Transthoracic echocardiogram demonstrating excessive tissue attached to the cage of the prosthesis, which was fluttering in the blood stream; a sail or parachute effect of the worn cloth in the bloodstream jet is also observed (white arrow). LA = left atrium, LV = left ventricle.
In our patients, the diagnosis of clinically significant cloth wear was made by the presence of significant mechanical hemolysis (anemia or jaundice) with fragmentation of erythrocytes, elevation of serum lactic dehydrogenase, and trans-prosthesis regurgitation on echocardiograms.
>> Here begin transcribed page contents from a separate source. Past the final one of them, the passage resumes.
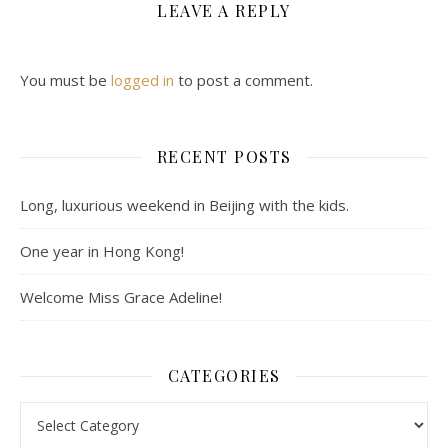
LEAVE A REPLY
You must be
logged in
to post a comment.
RECENT POSTS
Long, luxurious weekend in Beijing with the kids.
One year in Hong Kong!
Welcome Miss Grace Adeline!
CATEGORIES
Categories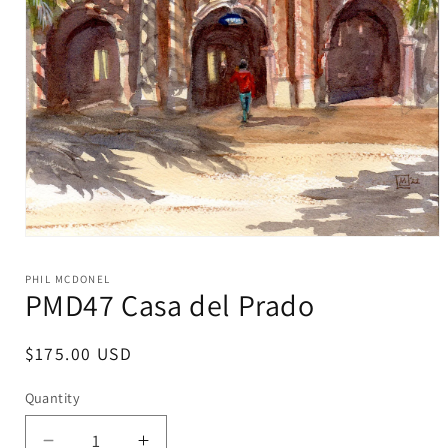
Open
media
1
PHIL MCDONEL
in
PMD47 Casa del Prado
modal
Regular
$175.00 USD
price
Quantity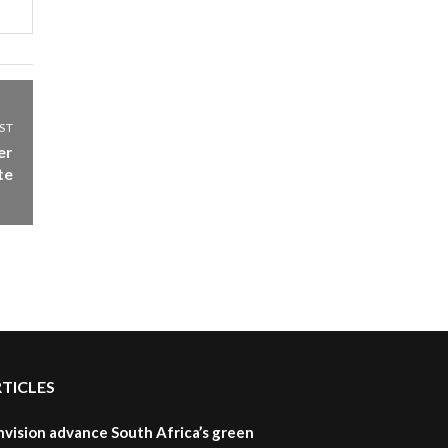
ST
er
te
RTICLES
nvision advance South Africa’s green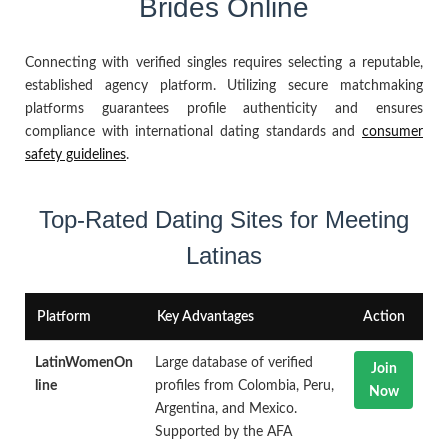
Brides Online
Connecting with verified singles requires selecting a reputable,
established agency platform. Utilizing secure matchmaking
platforms guarantees profile authenticity and ensures
compliance with international dating standards and
consumer
safety guidelines
.
Top-Rated Dating Sites for Meeting
Latinas
Platform
Key Advantages
Action
LatinWomenOn
Large database of verified
Join
line
profiles from Colombia, Peru,
Now
Argentina, and Mexico.
Supported by the AFA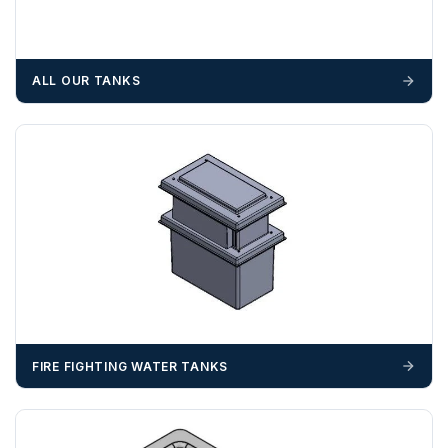
suitable equipment on the day of delivery. A failed
delivery may result in additional charges.
We recommend that installers, plant hire and installation
ALL OUR TANKS
materials — excavators, aggregates and so on — are not
booked until you are in receipt of the goods. Tanks Direct
cannot be held responsible for costs incurred due to
unforeseen delays; please see our terms for more details.
Any questions about your delivery? Contact the Sales Team on
01643 703358
.
FIRE FIGHTING WATER TANKS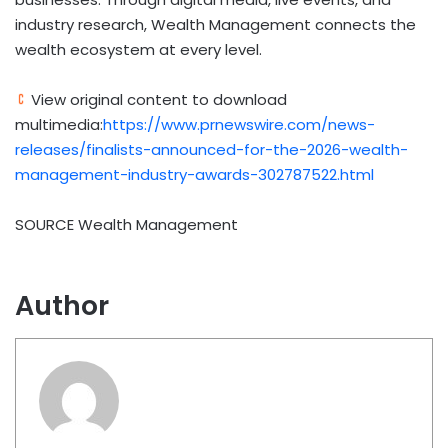
industry research, Wealth Management connects the
wealth ecosystem at every level.
View original content to download
multimedia:
https://www.prnewswire.com/news-
releases/finalists-announced-for-the-2026-wealth-
management-industry-awards-302787522.html
SOURCE Wealth Management
Author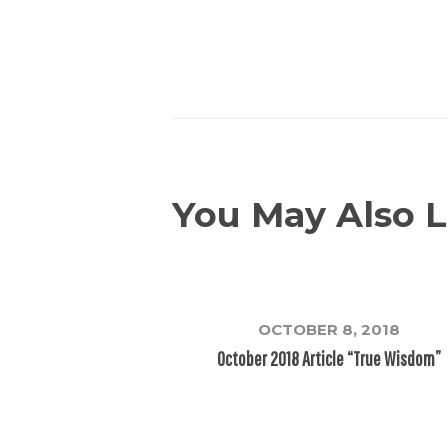
You May Also L
OCTOBER 8, 2018
October 2018 Article “True Wisdom”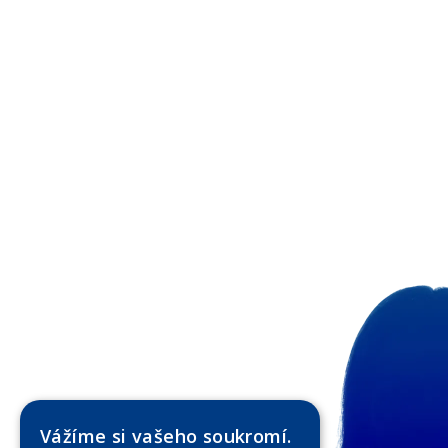
Vážíme si vašeho soukromí.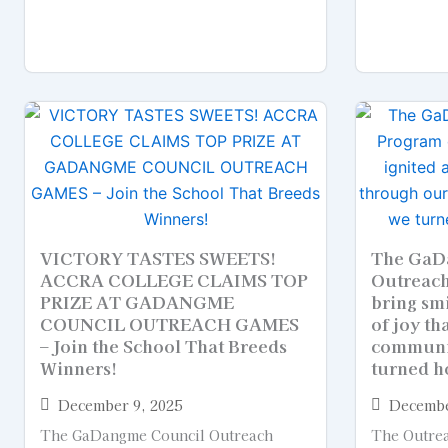
VICTORY TASTES SWEETS!
The GaD
ACCRA COLLEGE CLAIMS TOP
Outreach
PRIZE AT GADANGME
bring smi
COUNCIL OUTREACH GAMES
of joy th
– Join the School That Breeds
communi
Winners!
turned h
December 9, 2025
Decembe
The GaDangme Council Outreach
The Outrea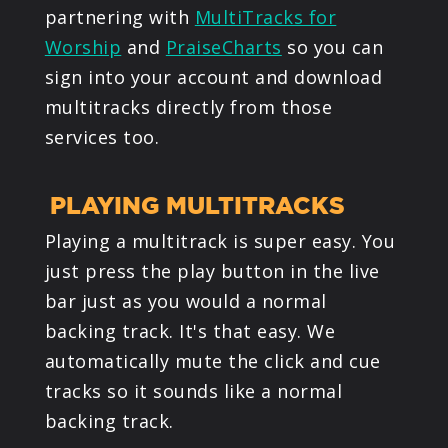
partnering with
MultiTracks for
Worship
and
PraiseCharts
so you can
sign into your account and download
multitracks directly from those
services too.
PLAYING MULTITRACKS
Playing a multitrack is super easy. You
just press the play button in the live
bar just as you would a normal
backing track. It's that easy. We
automatically mute the click and cue
tracks so it sounds like a normal
backing track.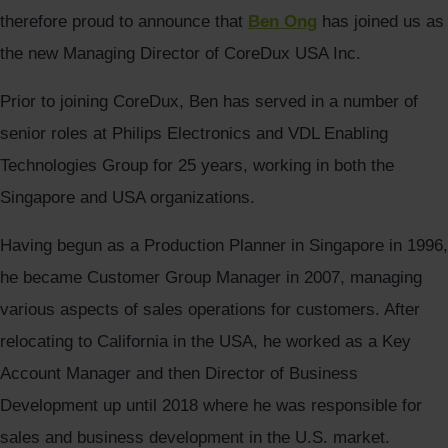
therefore proud to announce that
Ben Ong
has joined us as
the new Managing Director of CoreDux USA Inc.
Prior to joining CoreDux, Ben has served in a number of
senior roles at Philips Electronics and VDL Enabling
Technologies Group for 25 years, working in both the
Singapore and USA organizations.
Having begun as a Production Planner in Singapore in 1996,
he became Customer Group Manager in 2007, managing
various aspects of sales operations for customers. After
relocating to California in the USA, he worked as a Key
Account Manager and then Director of Business
Development up until 2018 where he was responsible for
sales and business development in the U.S. market.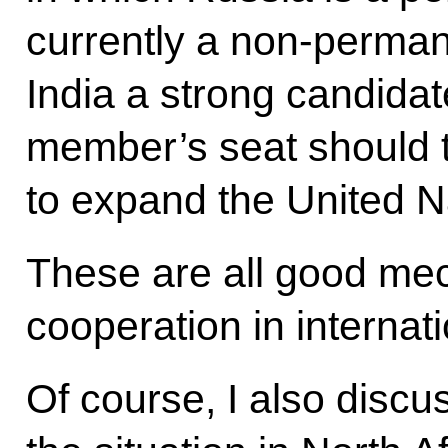
currently a non-perma
India a strong candida
member’s seat should 
to expand the United N
These are all good mec
cooperation in internati
Of course, I also discu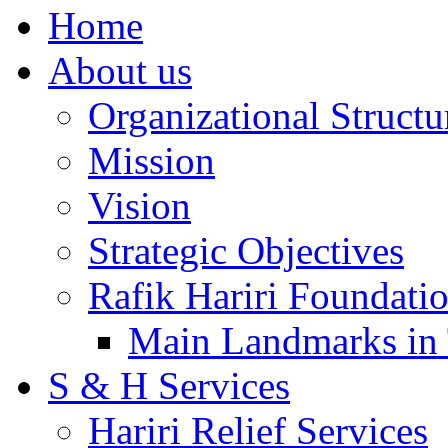
Home
About us
Organizational Structu
Mission
Vision
Strategic Objectives
Rafik Hariri Foundatio
Main Landmarks in 
S & H Services
Hariri Relief Services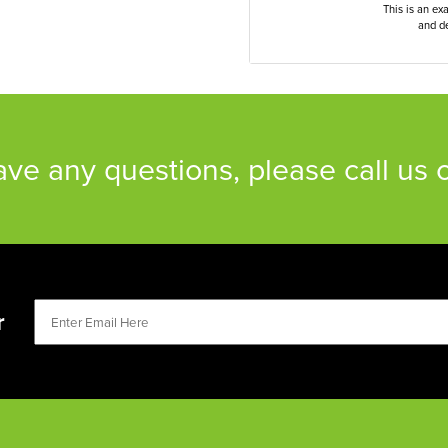
This is an ex
and de
have any questions, please call us
r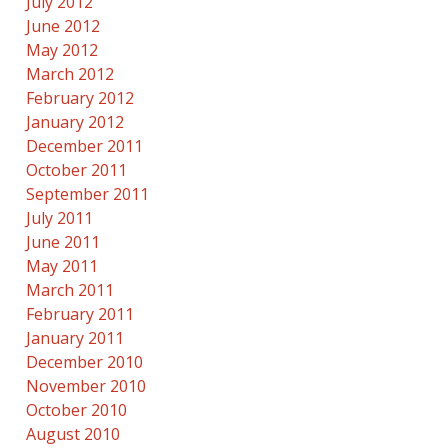
July 2012
June 2012
May 2012
March 2012
February 2012
January 2012
December 2011
October 2011
September 2011
July 2011
June 2011
May 2011
March 2011
February 2011
January 2011
December 2010
November 2010
October 2010
August 2010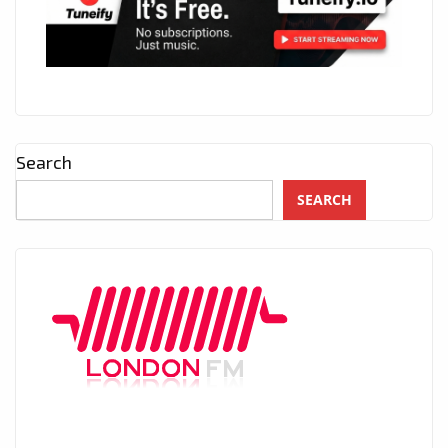
Search
SEARCH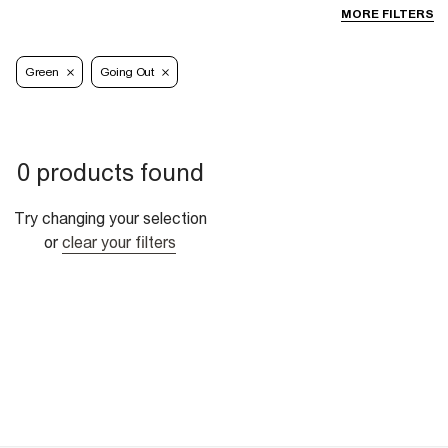
MORE FILTERS
Green
Going Out
0 products found
Try changing your selection
or
clear your filters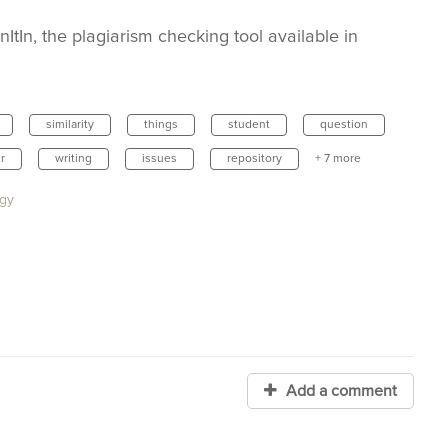
ItIn, the plagiarism checking tool available in
similarity
things
student
question
r
writing
issues
repository
+ 7 more
ogy
Add a comment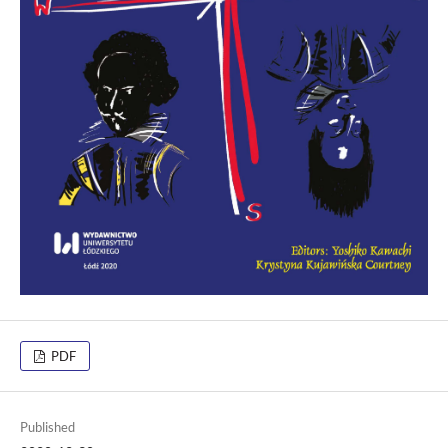
PDF
Published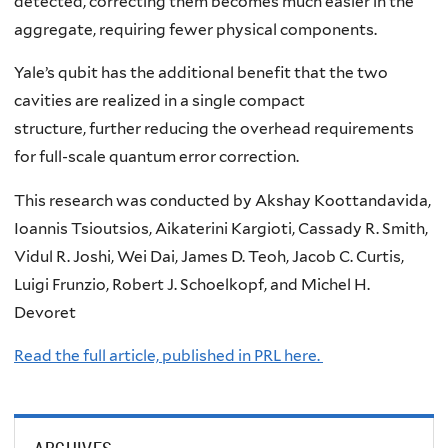
detected, correcting them becomes much easier in the
aggregate, requiring fewer physical components.
Yale’s qubit has the additional benefit that the two
cavities are realized in a single compact
structure, further reducing the overhead requirements
for full-scale quantum error correction.
This research was conducted by Akshay Koottandavida,
Ioannis Tsioutsios, Aikaterini Kargioti, Cassady R. Smith,
Vidul R. Joshi, Wei Dai, James D. Teoh, Jacob C. Curtis,
Luigi Frunzio, Robert J. Schoelkopf, and Michel H.
Devoret
Read the full article, published in PRL here.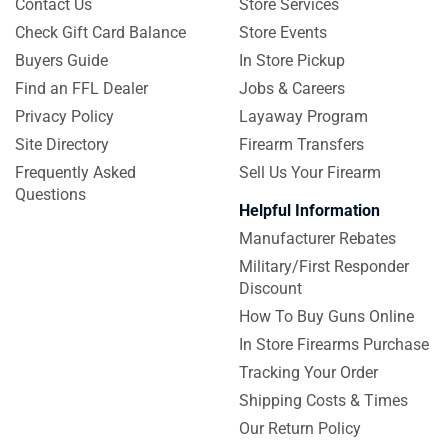
Contact Us
Store Services
Check Gift Card Balance
Store Events
Buyers Guide
In Store Pickup
Find an FFL Dealer
Jobs & Careers
Privacy Policy
Layaway Program
Site Directory
Firearm Transfers
Frequently Asked
Sell Us Your Firearm
Questions
Helpful Information
Manufacturer Rebates
Military/First Responder
Discount
How To Buy Guns Online
In Store Firearms Purchase
Tracking Your Order
Shipping Costs & Times
Our Return Policy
As cloth wear resulting in incomplete seating of the poppet allows transvalvular regurgitation, echocardiographic detection of transvalvular regurgitation in patients with cloth-covered ball valves will imply the presence of cloth wear. 2 In addition, the incidence of thromboembolism is uncommon after 4 years in patients with cloth-covered ball valves, thus recurrent systemic arterial embolization despite adequate anticoagulation more than 4 years after valve replacement should strongly arouse suspicions of cloth fiber emboli rather than thromboemboli. 13 One of our patients experienced repeated transient cerebral ischemic attacks after the 4th postoperative year. Once cloth fiber emboli are identified, the valve should be replaced as soon as possible, even if patients are asymptomatic, to prevent the occurrence of fatal systemic emboli, because the operative mortality rate for redo valve replacement is very low.